Task instructions >>
Images are to be excluded, and the rest of the data repeated exactly.

[Stored entries]
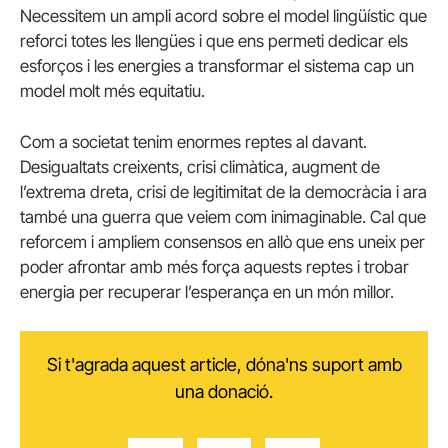
Necessitem un ampli acord sobre el model lingüístic que
reforci totes les llengües i que ens permeti dedicar els
esforços i les energies a transformar el sistema cap un
model molt més equitatiu.
Com a societat tenim enormes reptes al davant.
Desigualtats creixents, crisi climàtica, augment de
l’extrema dreta, crisi de legitimitat de la democràcia i ara
també una guerra que veiem com inimaginable. Cal que
reforcem i ampliem consensos en allò que ens uneix per
poder afrontar amb més força aquests reptes i trobar
energia per recuperar l’esperança en un món millor.
Si t'agrada aquest article, dóna'ns suport amb
una donació.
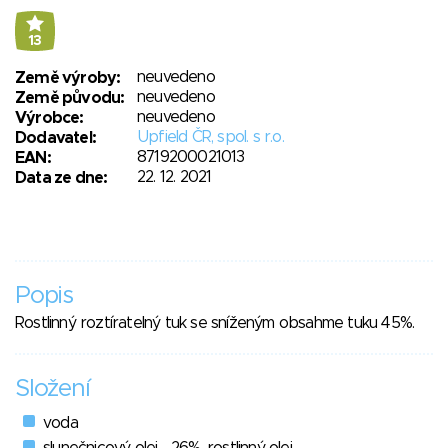
13
neuvedeno
Země výroby:
neuvedeno
Země původu:
neuvedeno
Výrobce:
Upfield ČR, spol. s r.o.
Dodavatel:
8719200021013
EAN:
22. 12. 2021
Data ze dne:
Popis
Rostlinný roztíratelný tuk se sníženým obsahme tuku 45%.
Složení
voda
slunečnicový olej - 26%, rostlinný olej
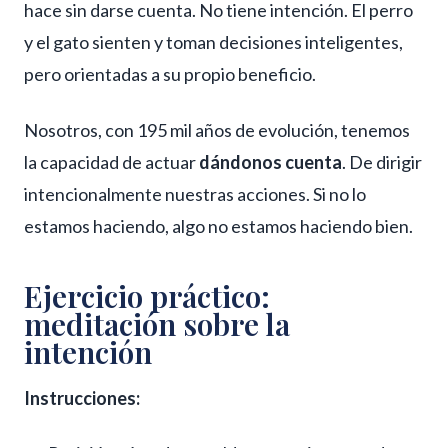
hace sin darse cuenta. No tiene intención. El perro
y el gato sienten y toman decisiones inteligentes,
pero orientadas a su propio beneficio.
Nosotros, con 195 mil años de evolución, tenemos
la capacidad de actuar
dándonos cuenta
. De dirigir
intencionalmente nuestras acciones. Si no lo
estamos haciendo, algo no estamos haciendo bien.
Ejercicio práctico:
meditación sobre la
intención
Instrucciones:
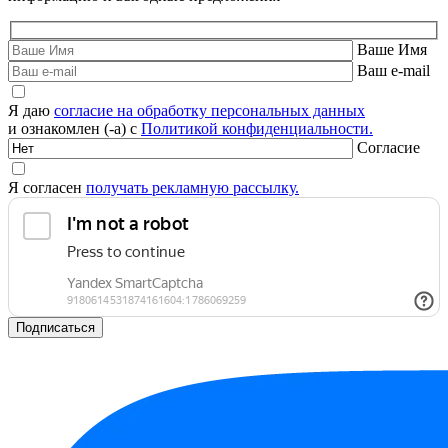
Ваше Имя
Ваш e-mail
Я даю
согласие на обработку персональных данных
и ознакомлен (-а) с
Политикой конфиденциальности.
Согласие
Я согласен
получать рекламную рассылку.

Answer area >>
Necessitem un ampli acord sobre el model lingüístic que
reforci totes les llengües i que ens permeti dedicar els
esforços i les energies a transformar el sistema cap un
model molt més equitatiu.
Com a societat tenim enormes reptes al davant.
Desigualtats creixents, crisi climàtica, augment de
l’extrema dreta, crisi de legitimitat de la democràcia i ara
també una guerra que veiem com inimaginable. Cal que
reforcem i ampliem consensos en allò que ens uneix per
poder afrontar amb més força aquests reptes i trobar
energia per recuperar l’esperança en un món millor.
Si t'agrada aquest article, dóna'ns suport amb
una donació.
13
neuvedeno
Země výroby:
neuvedeno
Země původu:
neuvedeno
Výrobce:
Upfield ČR, spol. s r.o.
Dodavatel:
8719200021013
EAN:
22. 12. 2021
Data ze dne:
Popis
Rostlinný roztíratelný tuk se sníženým obsahme tuku 45%.
Složení
voda
slunečnicový olej - 26%, rostlinný olej
hace sin darse cuenta. No tiene intención. El perro
y el gato sienten y toman decisiones inteligentes,
pero orientadas a su propio beneficio.
Nosotros, con 195 mil años de evolución, tenemos
la capacidad de actuar
dándonos cuenta
. De dirigir
intencionalmente nuestras acciones. Si no lo
estamos haciendo, algo no estamos haciendo bien.
Ejercicio práctico:
meditación sobre la
intención
Instrucciones:
Ваше Имя
Ваш e-mail
Я даю
согласие на обработку персональных данных
и ознакомлен (-а) с
Политикой конфиденциальности.
Согласие
Я согласен
получать рекламную рассылку.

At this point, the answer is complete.